Just a week after we chilled in taytay falls, we scheduled a trek for cavinti twin falls. We thought this was a good follow-up. And it proved to be a day of hard labor.
The trip going sta. cruz and then to nagcarlan was fairly unincidental. After a stop-over and a few photos of the nagcarlan church, we rode the puj for japanese garden. With fantastic view of the cavinti lake and a few river crossings, one could see how beautiful this ecotown is. An hour later, we reached the park where we started the trek.However, we had not prepared for the drought that followed. What was supposed to be an hour trek and 1130 eta, had come to a 330eta, 2 kites, a town and two friendly folks after.
In the park, visitors will have to pass thru the paved rd up to the the fenced boundaries were it's necessary to crawl or pitch our legs up thru the wires. Before we came here, it was advised to ask the permission of the caretaker before venturing further. But there was no one else on the area and downside was nobody told us were to head. we were right on the first 200m. but we realized we missed when we reached the other side of the hills and met the townsfolk of the next town. what happened was that we followed the trail of the logs their carabaos were hauling. wise, huh.

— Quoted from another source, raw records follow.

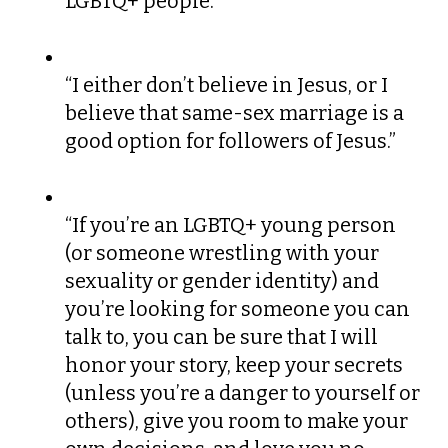
LGBTQ+ people.”
“I either don’t believe in Jesus, or I
believe that same-sex marriage is a
good option for followers of Jesus.”
“If you’re an LGBTQ+ young person
(or someone wrestling with your
sexuality or gender identity) and
you’re looking for someone you can
talk to, you can be sure that I will
honor your story, keep your secrets
(unless you’re a danger to yourself or
others), give you room to make your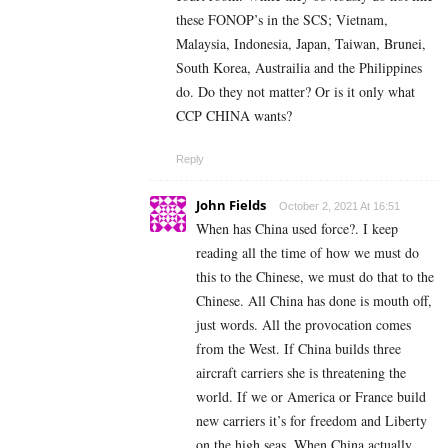
these FONOP’s in the SCS; Vietnam,
Malaysia, Indonesia, Japan, Taiwan, Brunei,
South Korea, Austrailia and the Philippines
do. Do they not matter? Or is it only what
CCP CHINA wants?
Reply
John Fields
October 2, 2021 At 16:51
When has China used force?. I keep
reading all the time of how we must do
this to the Chinese, we must do that to the
Chinese. All China has done is mouth off,
just words. All the provocation comes
from the West. If China builds three
aircraft carriers she is threatening the
world. If we or America or France build
new carriers it’s for freedom and Liberty
on the high seas. When China actually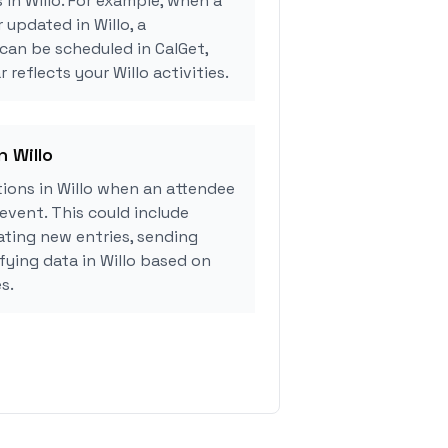
 in Willo. For example, when a
 updated in Willo, a
can be scheduled in CalGet,
 reflects your Willo activities.
n Willo
ions in Willo when an attendee
event. This could include
ating new entries, sending
fying data in Willo based on
s.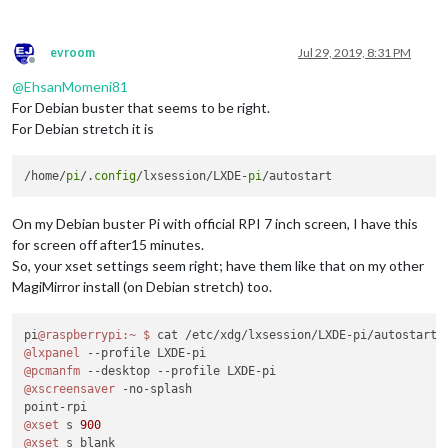
evroom
Jul 29, 2019, 8:31 PM
Offline
@
EhsanMomeni81
For Debian buster that seems to be right.
For Debian stretch it is
/home/
pi
/.
config
/lxsession/LXDE-
pi
On my Debian buster Pi with official RPI 7 inch screen, I have this
for screen off after15 minutes.
So, your xset settings seem right; have them like that on my other
MagiMirror install (on Debian stretch) too.
pi
@raspberrypi
:~
$ 
@lxpanel
@pcmanfm
@xscreensaver
 -no-splash

@xset
 s 
900
@xset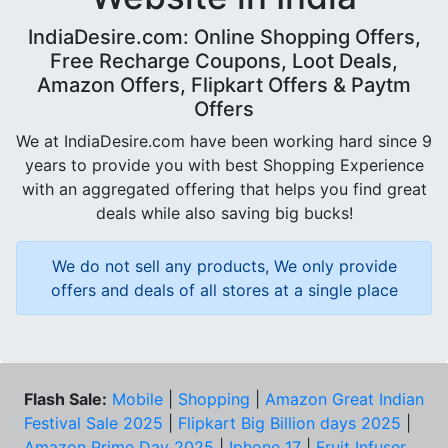
IndiaDesire.com: Online Shopping Offers,
Free Recharge Coupons, Loot Deals,
Amazon Offers, Flipkart Offers & Paytm
Offers
We at IndiaDesire.com have been working hard since 9
years to provide you with best Shopping Experience
with an aggregated offering that helps you find great
deals while also saving big bucks!
We do not sell any products, We only provide
offers and deals of all stores at a single place
Flash Sale:
Mobile
|
Shopping
|
Amazon Great Indian
Festival Sale 2025
|
Flipkart Big Billion days 2025
|
Amazon Prime Day 2025
|
Iphone 17
|
Fruit Infuser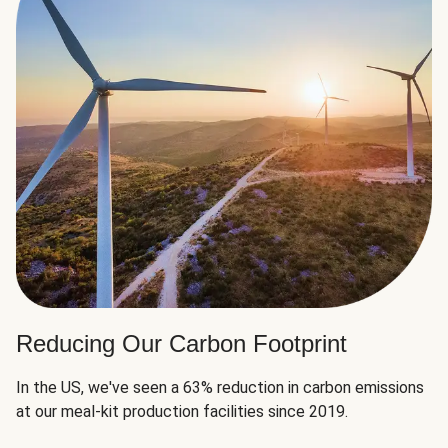
Reducing Our Carbon Footprint
In the US, we've seen a 63% reduction in carbon emissions
at our meal-kit production facilities since 2019.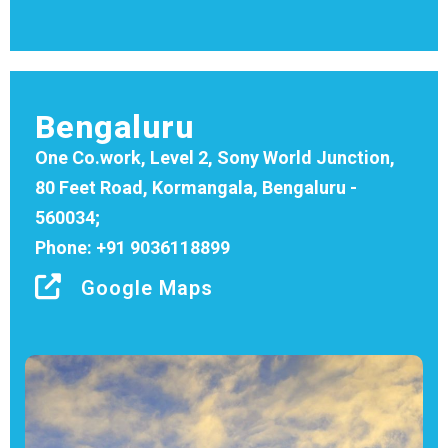
Bengaluru
One Co.work, Level 2, Sony World Junction,
80 Feet Road, Kormangala, Bengaluru -
560034;
Phone: +91 9036118899
Google Maps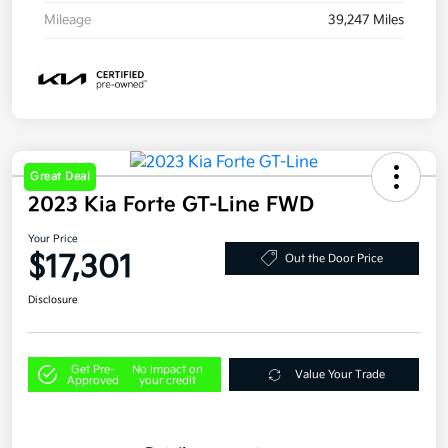
Mileage
39,247 Miles
Great Deal
2023 Kia Forte GT-Line FWD
Your Price
$17,301
Out the Door Price
Disclosure
Get Pre-
No impact on
Value Your Trade
Approved
your credit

So we retraced our tracks and took another trail, retraced, new trail, retraced until my unexercised legs gave up. So while my company was looking for a local guide, i rested and prepared our lunch of tuna and salted egg.
We didn't find help early on but with great views around us, it's not so bad being trapped here. Really, the place was beautiful ad napping under a well-shaded place under the tree does regenerate one's strength. we didn't rest long though coz the wind was teasing us. It quite excited me coz we actually came ready to make and fly kites which was first time for me. really memorable and childish. hehe.
Finally at 3pm we saw a man! and he went guiding us towards the twin falls. It was not as breathtaking as i hoped it is, but it was not raining much and the force of the water could hardly make up a good cascade. The water we thought we could plunged into after the heat wasn't flowing invitingly. Honestly, it was the success of getting there which made do for the lost hours. It was still a sight in itself though and after filling ourselves with a few photos, we headed back.

We were water-short and I ended up munching, juicing tomatoes to quench my thirst. whew! thanks God the guard in the japanese park shared with us much of his reserved.
It was exhausting, but it left me wanting to explore. after all, i don't get much of nature like this back in makati. Especially when we capped the day soaked in a private hot spring in calamba city. Nothing like a good trek and a spa after.